The first iteration used two different platforms to ask users to mark their walking routes and indicate good and bad places. One platform was Maptionnary, where users could mark the information as trajectories or areas on a 2D map. The other platform was Teollisuuskatu VR (developed by a company called Teatime Research), where users could be immersed in the 3D environment. While the planners got useful information, the iteration revealed that the existing digital skin was of such low quality that the VR was not practical. Asking the same question on two different platforms also made planners think what type of questions they really should be asking. For example, a general “what do you want here” question would be unfair to ask, as the city cannot grant wishes, but has to weigh different needs. The capabilities of the city, especially in an area with a high private ownership percentage, have to be clearly communicated during the participation process.

For the second iteration, the resources were used to model the current and proposed situations to be used in an application made specifically for one urban square, Bruno XR. Ideally the model of the current situation could be exported from the existing 3D city model, but the aerial photos for that are taken every two years and, hence, it is not sufficient for rapid prototyping in urban development. Even then, the issue that an existing digital skin of the city is detailed to suit a birds-eye view rather than a human eye level VR experience, is still present. Nevertheless, after modelling the area, planners collaborated with developers of a landscape architect VR (Plehat) to figure out how people can leave comments in VR. The solution was to give people entering the XR environment a joystick that they can use to take photos or “screenshots” of the view they had. So while wearing the VR headset, users could freely move and record a view they found particularly useful. After taking the headset of, the user would then be able to add text to the images they just took. The images also recorded the location where they were taken and in which direction. 
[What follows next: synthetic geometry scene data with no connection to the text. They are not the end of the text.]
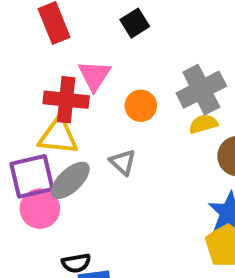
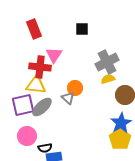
black square: (135, 23) -> (82, 29), moved, turned 32
orange circle: (141, 106) -> (75, 88), moved
pink circle: (40, 209) -> (27, 136), moved

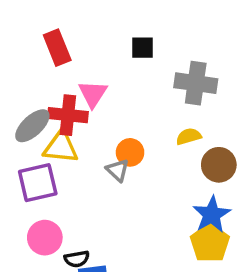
gray cross: (107, 62) -> (196, 83), moved, turned 35
gray ellipse: (42, 107) -> (32, 126), moved

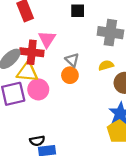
gray triangle: (118, 170) -> (72, 60), moved
pink circle: (45, 238) -> (38, 89), moved

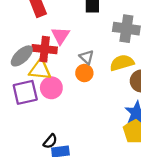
yellow semicircle: (106, 65) -> (122, 63), size x1.5
black semicircle: (37, 141) -> (50, 141), turned -40

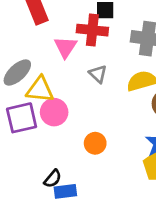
red cross: (45, 49) -> (92, 30), moved
orange circle: (84, 73) -> (95, 143), moved

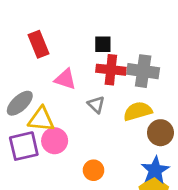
red cross: (92, 30) -> (111, 70), moved
pink triangle: (65, 47) -> (65, 79), turned -45

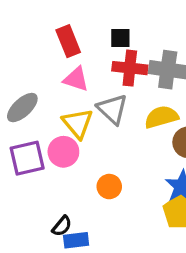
red rectangle: (39, 44) -> (68, 41), moved
gray triangle: (96, 105) -> (112, 109), size x1.5
yellow triangle: (41, 119) -> (78, 123), moved, turned 44

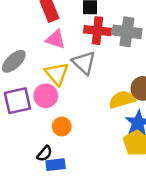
yellow semicircle: (161, 117) -> (122, 99), moved
orange circle: (109, 187) -> (62, 127), moved

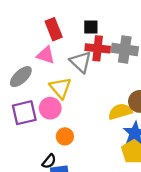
pink triangle: (56, 39) -> (46, 55), moved
gray triangle: (84, 63) -> (81, 62), moved

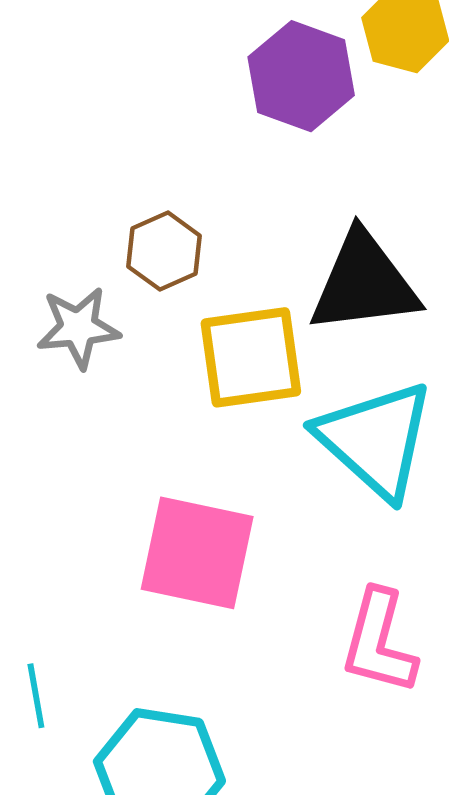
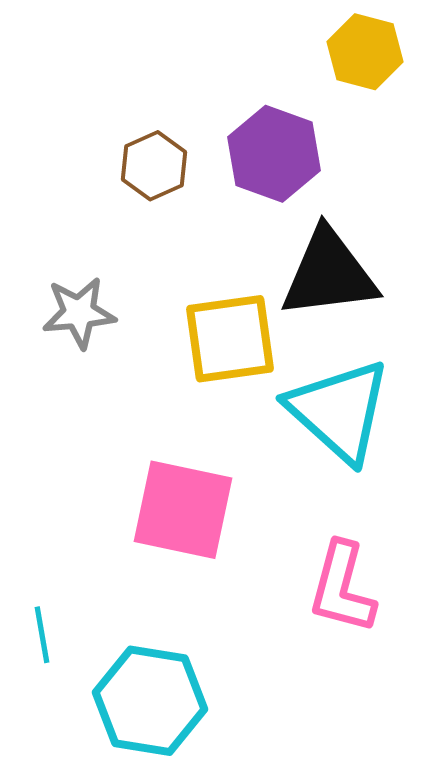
purple hexagon: (301, 76) -> (274, 154), moved
brown hexagon: (164, 251) -> (154, 166), moved

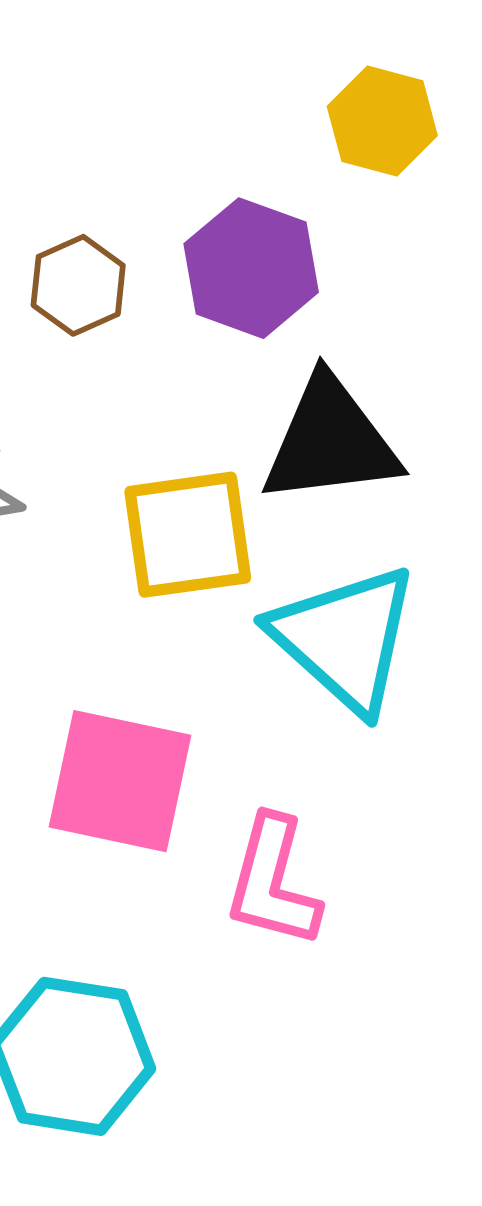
pink L-shape: (342, 588) -> (273, 882), moved

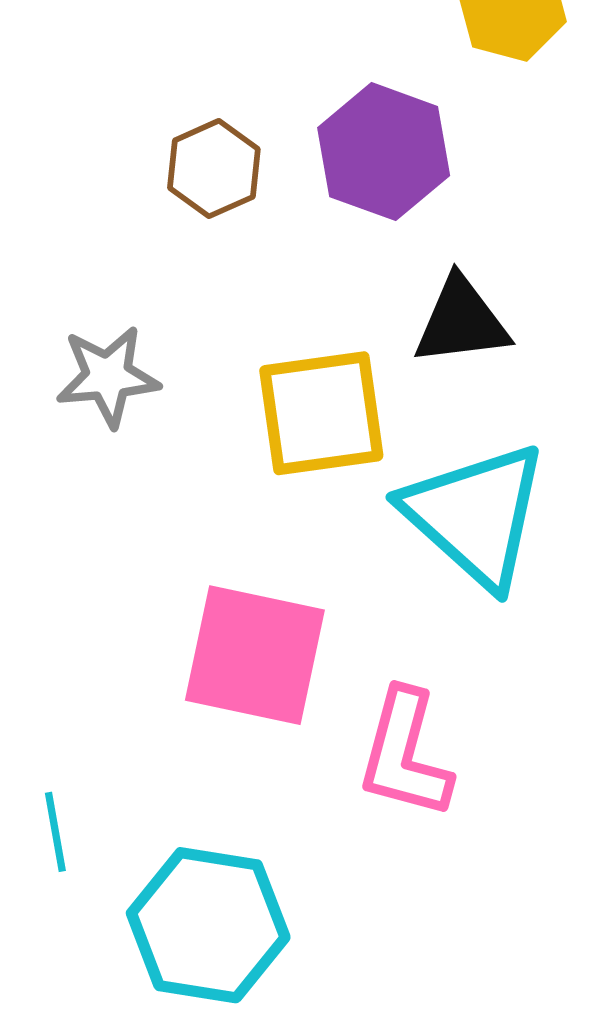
black triangle: (330, 441) -> (461, 321), size x0.7

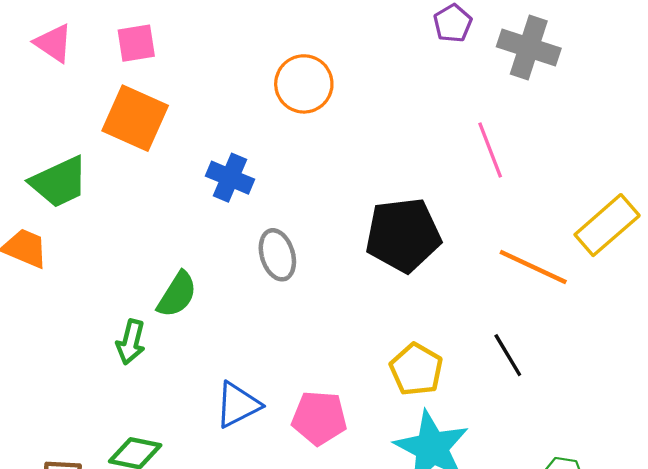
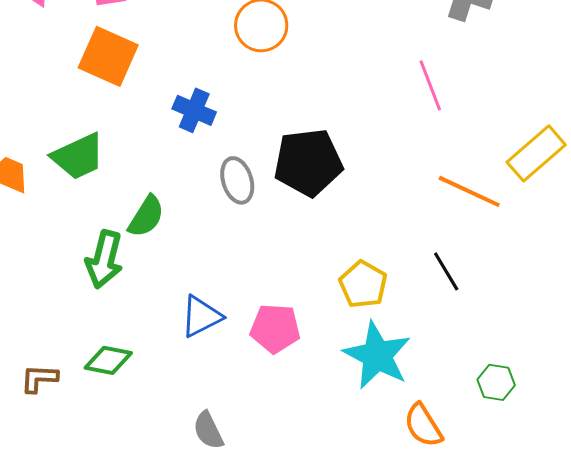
green trapezoid: (59, 182) -> (78, 156), moved
black pentagon: (403, 235) -> (308, 162), moved
green arrow: (131, 342) -> (104, 259), size x1.4

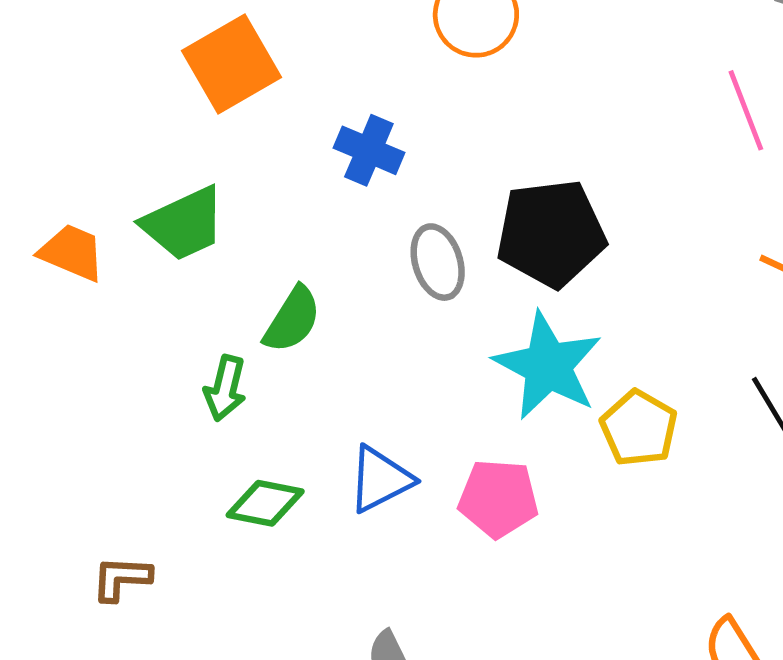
orange square: (108, 56) -> (232, 64), turned 36
green arrow: (104, 259) -> (225, 388), size x0.7
cyan star: (377, 355) -> (548, 366), moved
green diamond: (108, 360) -> (265, 503), moved

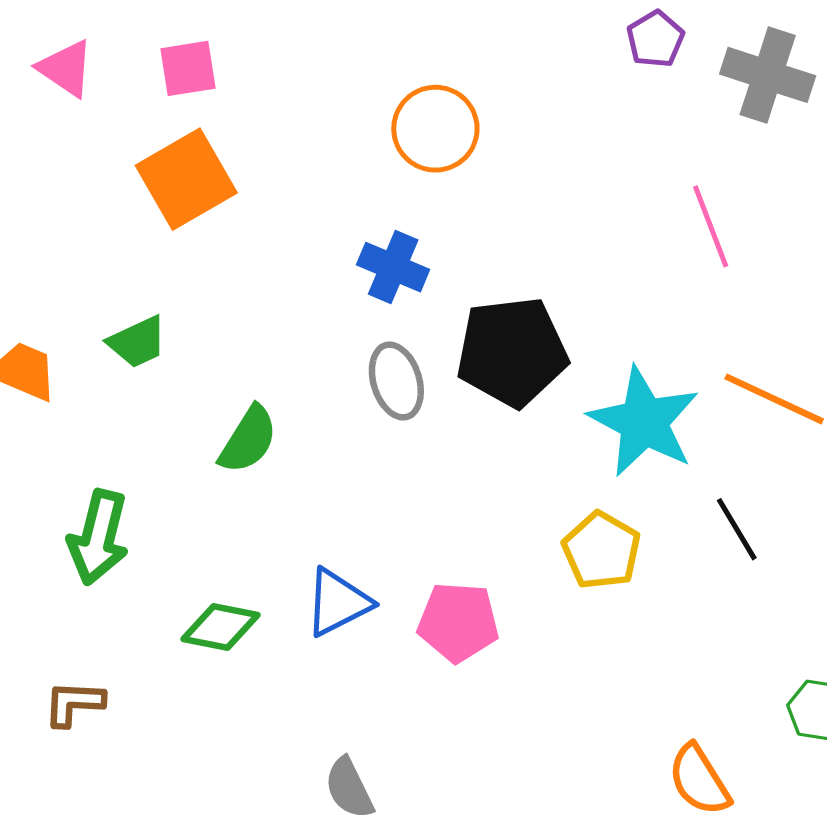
blue cross: (369, 150) -> (393, 267), moved
green trapezoid: (184, 224) -> (137, 342), size x0.7
cyan star: (548, 366) -> (644, 422), moved
green arrow: (225, 388) -> (98, 537), moved, size x1.4

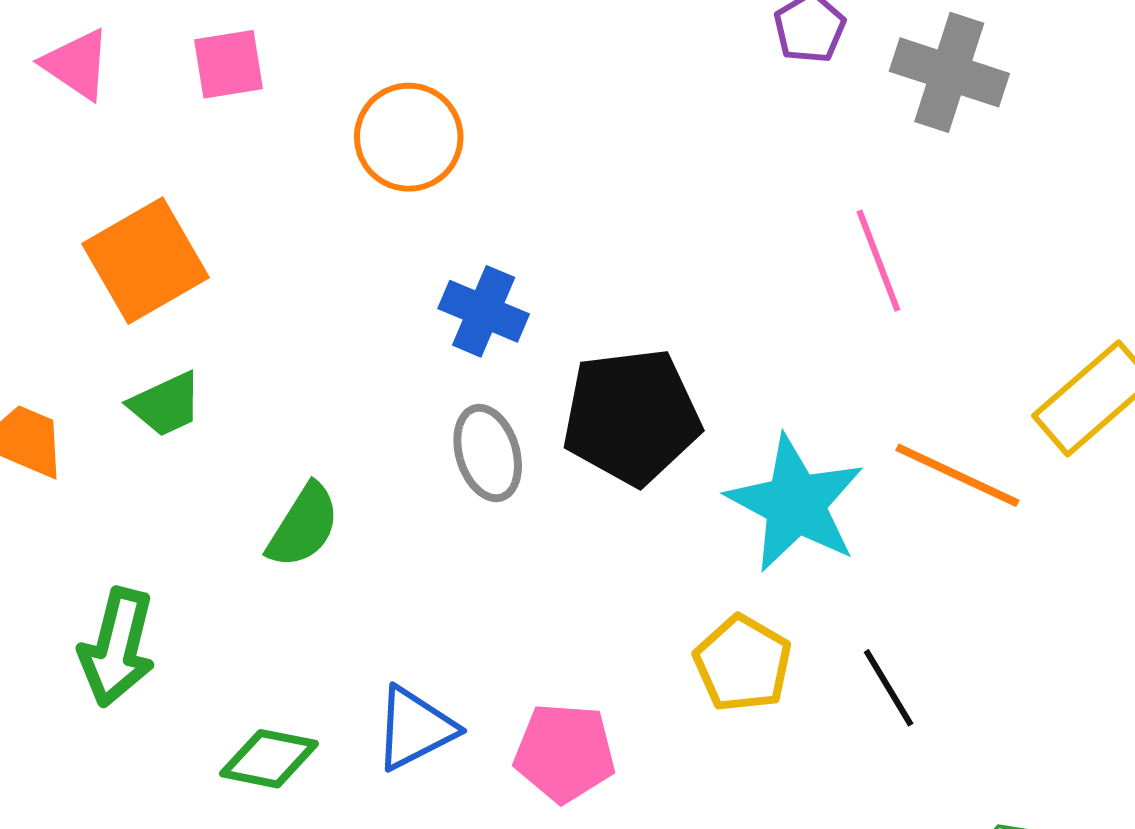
orange circle: (435, 129) -> (409, 137), moved
orange square: (186, 179) -> (145, 261), moved
black line: (737, 529) -> (889, 688), moved

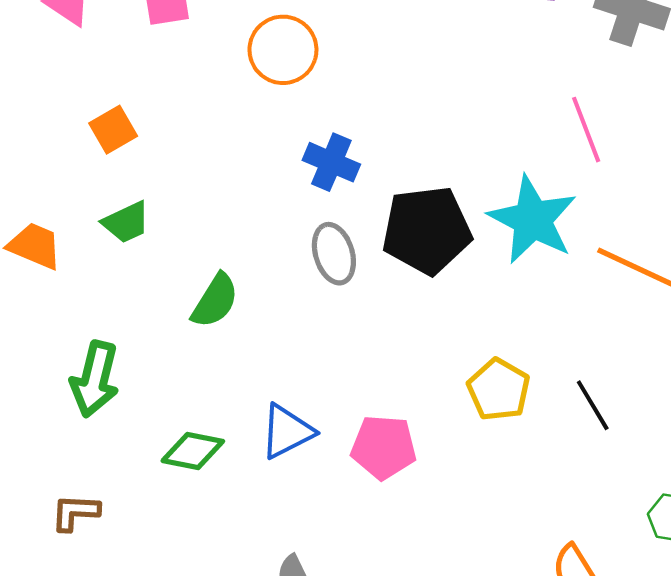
orange square: (145, 261) -> (113, 130), size x0.6
cyan star: (795, 504) -> (533, 220), moved

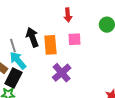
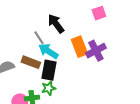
orange rectangle: (50, 45) -> (79, 47), moved
purple cross: (62, 73) -> (96, 51), turned 30

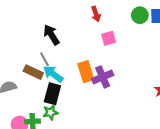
black arrow: (56, 24) -> (51, 35), moved
brown rectangle: (31, 62) -> (33, 72), moved

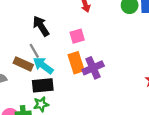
pink square: (109, 38) -> (77, 36), moved
black rectangle: (52, 94) -> (43, 85), turned 70

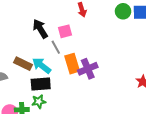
pink square: (77, 36) -> (65, 31), moved
gray line: (34, 51) -> (56, 47), moved

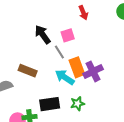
cyan arrow: (42, 66) -> (65, 77), moved
black rectangle: (41, 84) -> (50, 104), moved
green star: (39, 101) -> (77, 104), moved

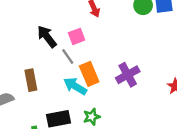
brown rectangle: (28, 71) -> (31, 80), turned 60
purple cross: (93, 71) -> (128, 75), moved

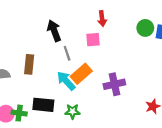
pink square: (77, 36) -> (93, 40), moved
orange rectangle: (89, 74) -> (81, 74), turned 55

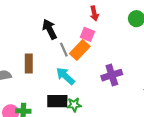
pink square: (93, 40) -> (87, 34), turned 32
orange rectangle: (81, 74) -> (80, 50), moved
black rectangle: (43, 105) -> (57, 101), moved

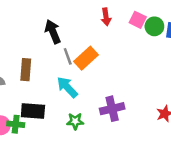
pink square: (87, 34) -> (138, 20), moved
purple cross: (112, 75) -> (112, 109), moved
black rectangle: (57, 101) -> (33, 111), moved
In parallel to these iterations, an old-school physical model of the area and a touchscreen, presenting various map layers, were also used. The key issue was the quality of the digital environment. While the gaming industry has reached a high level of realism in modelling environments, urban planning departments do not have the same level of resources to match for that level of detail. Still, the planners found it refreshing to use different mediums to represent and explore the area. It created an opportunity to overlay diverse viewpoints and avoid an echo chamber effect.

Key experience – Pop-up

A key experience for the City of Helsinki urban planners during the Augmented Urbans project was to have a pop-up planning office on-site. Both of the XR iterations described above were made available to the general public at the pop-up. Part of the pop-up was renting a street-leveloffice space at Teollisuuskatu, so that locals could easily access the participation process. The pop-up had a physical model of the area, both a physical and digital (touchscreen) drawing of the place, the equipment for the XR and an urban planner talking to people. The key was to be present on site for longer periods and also at various times, so that people could come after working hours. The first pop-up was for two weeks in January 2019, the second for three days in November 2019, and the third for a week in September 2020.

The purpose of the pop-up was to embed the planning process in the location and context and be easily approachable by local residents, landowners and businesses. By being on site, the urban planners had an opportunity to discuss the proposal more in depth, but also ask feedback about using the various XR tools used to communicate the plans. In doing so, the planners could assess what worked well for users and what could be improved. The on-site pop-up also allowed the planners to engage with the site directly. Bringing all the information right to the area supported the landowners and other stakeholders to have much more information and an opportunity to give feedback about the planning tools.